Primary Source Essay 3 (35 points)
Complete the Primary Source Essay 3 by choosing one of the three selections below.
Select ONE of the primary source readings from those included below and write an essay on the selection. In writing this essay, integrate information from the textbook with the primary source reading. Write an introduction paragraph and present a thesis to the reader. Choose relevant and specific examples to support your arguments in an appropriate number of body paragraphs. Write a unified essay while answering each of the bulleted questions and organize the information by placing it in logical sequence. Come to a conclusion in a separate paragraph.
The use of any other sources beyond the one(s) assigned as well as the textbook in writing the essay is not expected. If other sources are used to gather information they must be documented and “historical” or written by a professional historian. If information (not just quotations) is used from a source and not documented, that is plagiarism, a form of cheating. See the section on documentation and Academic Honesty in the Syllabus.
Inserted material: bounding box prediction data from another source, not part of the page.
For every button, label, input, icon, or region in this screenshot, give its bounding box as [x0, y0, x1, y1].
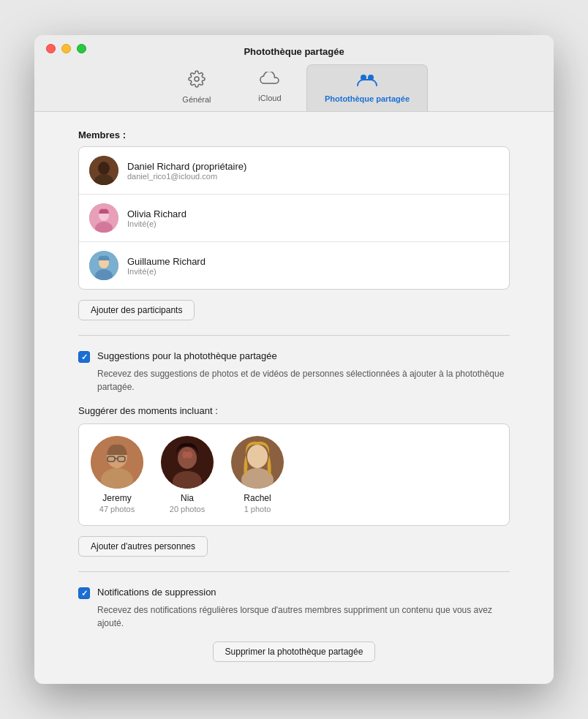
- gear-icon: [188, 70, 206, 92]
- icloud-icon: [260, 70, 280, 91]
- member-info-daniel: Daniel Richard (propriétaire) daniel_ric…: [127, 161, 246, 181]
- suggestions-checkbox-row: Suggestions pour la photothèque partagée: [78, 350, 510, 363]
- member-name: Guillaume Richard: [127, 256, 206, 267]
- divider-2: [78, 571, 510, 572]
- person-item-rachel: Rachel 1 photo: [231, 436, 284, 513]
- tab-general[interactable]: Général: [160, 64, 233, 111]
- svg-point-22: [186, 451, 192, 459]
- add-participants-button[interactable]: Ajouter des participants: [78, 300, 195, 320]
- person-name-rachel: Rachel: [244, 493, 271, 503]
- add-persons-button[interactable]: Ajouter d'autres personnes: [78, 536, 208, 557]
- tab-icloud-label: iCloud: [258, 94, 281, 102]
- member-row: Guillaume Richard Invité(e): [79, 242, 509, 289]
- person-count-jeremy: 47 photos: [99, 505, 135, 513]
- person-item-nia: Nia 20 photos: [161, 436, 214, 513]
- member-detail: Invité(e): [127, 267, 206, 276]
- avatar-daniel: [89, 156, 118, 185]
- notifications-checkbox-description: Recevez des notifications régulières lor…: [97, 603, 510, 630]
- member-info-olivia: Olivia Richard Invité(e): [127, 208, 186, 228]
- titlebar: Photothèque partagée Général: [34, 35, 554, 112]
- tab-shared-library[interactable]: Photothèque partagée: [306, 64, 428, 111]
- member-detail: Invité(e): [127, 219, 186, 228]
- avatar-olivia: [89, 203, 118, 233]
- persons-box: Jeremy 47 photos Ni: [78, 424, 510, 526]
- person-item-jeremy: Jeremy 47 photos: [91, 436, 143, 513]
- tab-bar: Général iCloud: [46, 64, 542, 111]
- person-name-jeremy: Jeremy: [102, 493, 131, 503]
- delete-library-button[interactable]: Supprimer la photothèque partagée: [213, 641, 376, 662]
- members-box: Daniel Richard (propriétaire) daniel_ric…: [78, 146, 510, 290]
- suggestions-checkbox-title: Suggestions pour la photothèque partagée: [97, 350, 277, 361]
- notifications-checkbox[interactable]: [78, 587, 90, 599]
- person-photo-jeremy: [91, 436, 143, 489]
- person-photo-nia: [161, 436, 214, 489]
- notifications-checkbox-row: Notifications de suppression: [78, 587, 510, 599]
- svg-point-4: [98, 162, 110, 175]
- suggest-moments-label: Suggérer des moments incluant :: [78, 405, 510, 416]
- divider-1: [78, 335, 510, 336]
- tab-general-label: Général: [182, 95, 211, 104]
- member-row: Olivia Richard Invité(e): [79, 195, 509, 242]
- member-name: Daniel Richard (propriétaire): [127, 161, 246, 172]
- member-name: Olivia Richard: [127, 208, 186, 219]
- notifications-checkbox-title: Notifications de suppression: [97, 587, 216, 598]
- window-title: Photothèque partagée: [46, 46, 542, 57]
- person-count-rachel: 1 photo: [244, 505, 271, 513]
- person-count-nia: 20 photos: [170, 505, 205, 513]
- member-row: Daniel Richard (propriétaire) daniel_ric…: [79, 147, 509, 195]
- main-window: Photothèque partagée Général: [34, 35, 554, 684]
- svg-point-24: [247, 445, 268, 468]
- suggestions-checkbox-description: Recevez des suggestions de photos et de …: [97, 367, 510, 394]
- content-area: Membres : Daniel Richard (propriétaire) …: [34, 112, 554, 684]
- member-info-guillaume: Guillaume Richard Invité(e): [127, 256, 206, 276]
- svg-point-19: [178, 447, 197, 469]
- member-detail: daniel_rico1@icloud.com: [127, 172, 246, 181]
- shared-library-icon: [356, 71, 378, 91]
- avatar-guillaume: [89, 251, 118, 280]
- person-name-nia: Nia: [181, 493, 194, 503]
- tab-shared-label: Photothèque partagée: [325, 94, 410, 103]
- tab-icloud[interactable]: iCloud: [233, 64, 306, 111]
- svg-point-0: [195, 77, 199, 81]
- suggestions-checkbox[interactable]: [78, 351, 90, 363]
- person-photo-rachel: [231, 436, 284, 489]
- members-label: Membres :: [78, 129, 510, 140]
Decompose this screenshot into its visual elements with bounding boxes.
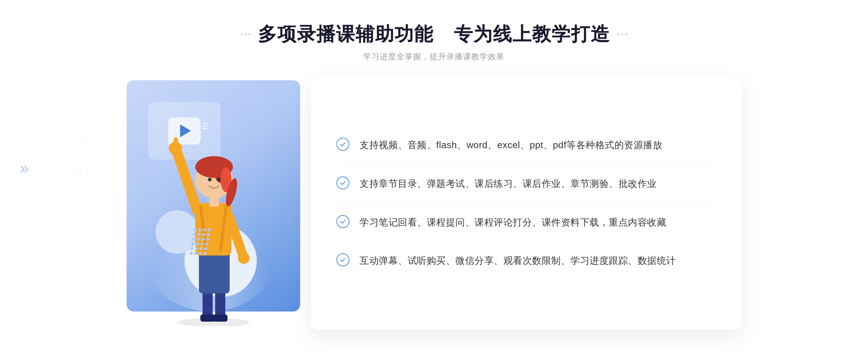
check-icon-2 [336, 176, 349, 189]
title-text-part2: 专为线上教学打造 [454, 22, 610, 47]
stripe-decoration [192, 228, 209, 255]
svg-rect-5 [199, 250, 230, 293]
feature-item-1: 支持视频、音频、flash、word、excel、ppt、pdf等各种格式的资源… [336, 126, 716, 165]
svg-line-7 [177, 153, 197, 210]
right-content-panel: 支持视频、音频、flash、word、excel、ppt、pdf等各种格式的资源… [311, 77, 741, 330]
svg-point-11 [238, 252, 250, 264]
subtitle-text: 学习进度全掌握，提升录播课教学效果 [241, 51, 627, 62]
chevron-left-icon: » [20, 159, 26, 177]
feature-text-2: 支持章节目录、弹题考试、课后练习、课后作业、章节测验、批改作业 [359, 176, 657, 192]
dot-grid-decoration-mid [71, 126, 107, 177]
svg-rect-4 [213, 314, 227, 322]
check-icon-1 [336, 138, 349, 151]
title-decorator-right [617, 33, 627, 35]
title-decorator-left [241, 33, 251, 35]
main-card: 支持视频、音频、flash、word、excel、ppt、pdf等各种格式的资源… [127, 77, 741, 330]
svg-point-19 [217, 178, 221, 181]
left-illustration-panel [127, 80, 322, 326]
header-section: 多项录播课辅助功能 专为线上教学打造 学习进度全掌握，提升录播课教学效果 [241, 22, 627, 62]
feature-text-1: 支持视频、音频、flash、word、excel、ppt、pdf等各种格式的资源… [359, 138, 662, 153]
svg-rect-3 [200, 314, 215, 322]
dot-grid-decoration [71, 58, 114, 87]
check-icon-3 [336, 215, 349, 228]
feature-item-3: 学习笔记回看、课程提问、课程评论打分、课件资料下载，重点内容收藏 [336, 203, 716, 242]
svg-line-10 [230, 218, 242, 254]
title-text: 多项录播课辅助功能 [258, 22, 434, 47]
svg-rect-9 [174, 137, 178, 152]
feature-item-4: 互动弹幕、试听购买、微信分享、观看次数限制、学习进度跟踪、数据统计 [336, 242, 716, 280]
feature-text-4: 互动弹幕、试听购买、微信分享、观看次数限制、学习进度跟踪、数据统计 [359, 253, 676, 269]
check-icon-4 [336, 253, 349, 266]
main-title: 多项录播课辅助功能 专为线上教学打造 [241, 22, 627, 47]
person-illustration [156, 116, 271, 326]
page-wrapper: » 多项录播课辅助功能 专为线上教学打造 学习进度全掌握，提升录播课教学效果 [0, 0, 868, 352]
svg-point-18 [208, 178, 212, 181]
feature-text-3: 学习笔记回看、课程提问、课程评论打分、课件资料下载，重点内容收藏 [359, 215, 666, 230]
feature-item-2: 支持章节目录、弹题考试、课后练习、课后作业、章节测验、批改作业 [336, 165, 716, 203]
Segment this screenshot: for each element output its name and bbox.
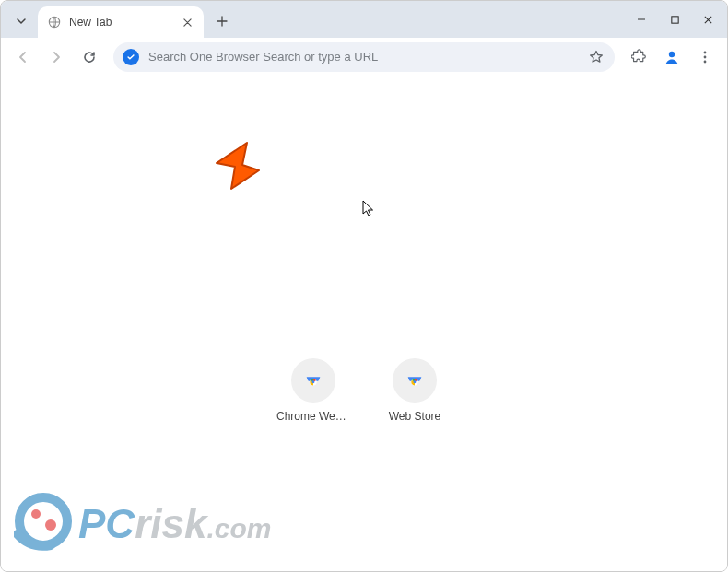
- arrow-right-icon: [49, 50, 64, 64]
- content-area: Chrome Web... Web Store: [1, 76, 727, 571]
- plus-icon: [217, 16, 228, 27]
- profile-avatar: [660, 45, 684, 69]
- shortcut-chrome-web-store[interactable]: Chrome Web...: [276, 358, 350, 423]
- site-info-badge[interactable]: [123, 49, 139, 65]
- svg-point-8: [312, 380, 315, 383]
- store-icon: [303, 370, 323, 391]
- window-controls: [628, 6, 722, 32]
- minimize-icon: [636, 14, 647, 25]
- tab-close-button[interactable]: [180, 15, 194, 29]
- forward-button[interactable]: [41, 42, 71, 72]
- shortcut-favicon: [291, 358, 335, 403]
- annotation-arrow: [215, 141, 270, 196]
- watermark: PCrisk.com: [14, 484, 327, 558]
- close-window-button[interactable]: [694, 6, 722, 32]
- extensions-button[interactable]: [624, 42, 653, 72]
- cursor-icon: [362, 200, 375, 220]
- omnibox[interactable]: [113, 42, 615, 72]
- bookmark-button[interactable]: [587, 48, 605, 66]
- svg-point-3: [704, 51, 707, 53]
- shortcut-web-store[interactable]: Web Store: [378, 358, 452, 423]
- svg-point-4: [704, 55, 707, 58]
- minimize-button[interactable]: [628, 6, 655, 32]
- check-icon: [126, 53, 135, 62]
- svg-text:PCrisk.com: PCrisk.com: [78, 501, 271, 546]
- profile-button[interactable]: [657, 42, 687, 72]
- kebab-icon: [698, 50, 712, 64]
- svg-rect-1: [671, 16, 677, 22]
- shortcut-label: Chrome Web...: [276, 410, 350, 423]
- arrow-left-icon: [16, 50, 30, 64]
- shortcut-label: Web Store: [378, 410, 452, 423]
- svg-point-5: [704, 60, 707, 63]
- globe-icon: [47, 15, 62, 29]
- star-icon: [589, 50, 604, 64]
- shortcuts-grid: Chrome Web... Web Store: [276, 358, 452, 423]
- svg-point-12: [31, 509, 41, 519]
- person-icon: [663, 48, 681, 66]
- puzzle-icon: [631, 49, 647, 64]
- new-tab-button[interactable]: [209, 8, 235, 34]
- store-icon: [405, 370, 425, 391]
- svg-point-13: [45, 519, 56, 531]
- tab-title: New Tab: [69, 16, 172, 29]
- svg-point-2: [669, 51, 675, 56]
- reload-button[interactable]: [75, 42, 104, 72]
- reload-icon: [82, 50, 97, 64]
- svg-point-10: [414, 380, 417, 383]
- maximize-icon: [670, 15, 680, 25]
- maximize-button[interactable]: [661, 6, 688, 32]
- toolbar: [1, 38, 727, 76]
- address-input[interactable]: [148, 50, 578, 64]
- menu-button[interactable]: [690, 42, 720, 72]
- tab-search-button[interactable]: [8, 8, 34, 34]
- tab-new-tab[interactable]: New Tab: [38, 6, 204, 38]
- svg-marker-6: [217, 143, 259, 189]
- titlebar: New Tab: [1, 1, 727, 38]
- chevron-down-icon: [16, 16, 27, 27]
- back-button[interactable]: [8, 42, 38, 72]
- close-icon: [703, 15, 713, 25]
- shortcut-favicon: [393, 358, 437, 403]
- close-icon: [183, 18, 192, 27]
Also, if direct quotations are used from the sources assigned, textbook, or any other material they must be properly documented and a works cited page included.
Essays should be 700 to 900 words long, double-spaced with normal margins, in a 12 font, and your name and a title at the top.Indicate paragraph separation by indenting the first line rather than adding additional space. The essay should be in formal English, using proper spelling, grammar and punctuation. Late papers may be downgraded 10% for every day late. Again, 700 words is the minimum requirement. Failure to follow through on these guidelines will result in a less than desirable grade. Save the essay with your last name and Primary Source Essay 3 as the title.
Submit the essay by following the instructions associated with the link at the bottom of this page.
Reading Texts in Older English:
The selections below are from the seventeenth and eighteenth centuries. Because many of the words used may be unfamiliar, use a dictionary. Read these sources slowly to extract the meaning and treat every clause like a sentence. Always look for the declarative statement that the author is trying to convey amidst his ornamentation. After becoming more accustomed to reading these texts, students can begin to relish the beauty of the language. Since written language was the only mode of distance communication, even people with very little formal education wrote very well.
Primary Source Selections and Topics (the readings are available directly below these instructions):
Sources: Jefferson and the Presidency
Using the text and primary source readings, write an essay on the development of the presidency and its powers under Jefferson and Madison while answering the following questions:
- In his First Inaugural Address how did Jefferson explain his vision of the ideal government and the responsibilities of the president?
- How successful was Jefferson in carrying out that vision during his presidency?
- How did Jefferson justify his Louisiana Purchase when it clearly was not in accordance with what he viewed as the role of the federal government?
- What challenges under Jefferson and Madison led to the increasing complex government?
2. OR READ:
Sources: Indian Removal Documents
Using the text and primary source readings, write an essay on the causes and results of Indian Removal while answering the following questions:
- What was foundation of the argument by the anonymous Cherokee?
- According to the Cherokee, what were some of the problems associated with moving to Arkansas?
- What points did Jackson suggest to Whites as to why the relocation was necessary? What were the main arguments given to Native Americans as to why they should move?
- Were Jackson’s actions regarding Native American relocation understandable or unforgivable?
3. OR READ:
Sources: Film as a Primary Source (the folder below contains a document to read and a short 1915 film to watch)
Using the text (read ahead: Chapter 11, section 11.3), a reading in the file, and the film, write an essay on the battle for the Alamo, the film Martyrs of the Alamo, and the concept of historical memory:
- How does the film, Martyrs of the Alamo, treat the subject matter? What agenda does it appear to have?
- What does the film demonstrate about national perceptions of race in the early twentieth century?
- What is “historical memory”?
- How does Martyrs relate to the concept of “historical memory”?